When I look at the poster for tonight, I still wonder at first who this Nobel Prize winner is who is going to speak.

Ferenc Krausz himself explained right at the beginning of his lecture that he still can’t quite believe it himself: “When I look at the poster for tonight, I still wonder at first who this Nobel Prize winner is who is going to speak.” The physicist specialises in attosecond physics, which deals with extremely short periods of time. An attosecond is 10-18 seconds – or in other words 0.000 000 000 000 000 000 1 of a second. His Nobel Prize-winning research produced light pulses that make it possible to observe these very short periods of time. This allows the sub-atomic movement of electrons to be visualised. And these movements in organic molecules could provide a great deal of information about human health in the future. “With this method, we would no longer have to search for individual biomarkers for specific diseases in cost-intensive procedures, but could read the global molecular landscape from the blood using a laser pulse,” explained Krausz. The resulting pattern is characteristic of particular diseases and could therefore enable diagnostic examinations even before the first symptoms appear, “And with a safe and cost-effective procedure that is easy to implement in entire societies.” Krausz is currently looking for both research partners and test subjects who will be available for research over the next few years.
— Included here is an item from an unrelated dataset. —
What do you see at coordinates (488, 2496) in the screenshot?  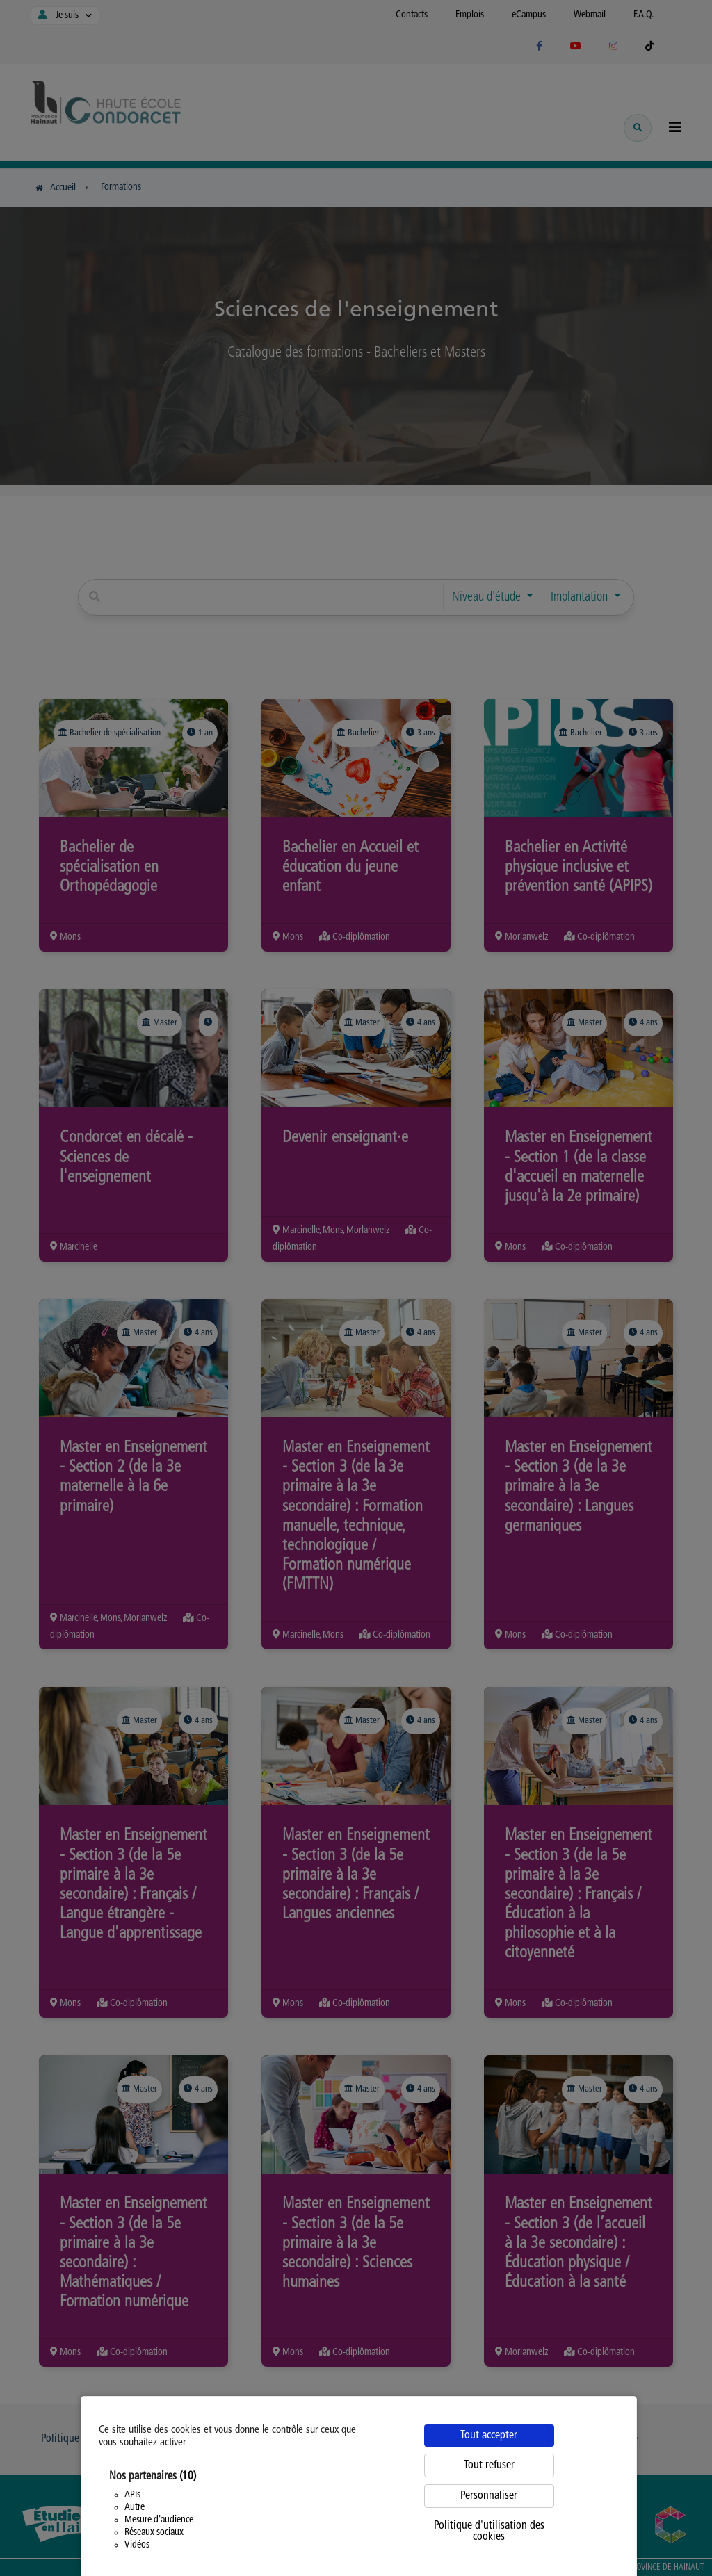 I see `Personnaliser [Personnaliser (fenêtre modale)]` at bounding box center [488, 2496].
A Nobel Prize winner for students

Almost two thirds of the lecture theatre was filled with students, who were able to ask the Nobel Prize winner questions after the lecture. Ferenc Krausz answered the questions with concentration, taking up the whole stage in the lecture theatre for his explanations – it was obvious how important teaching and inspiring young people with enthusiasm for physics is to him.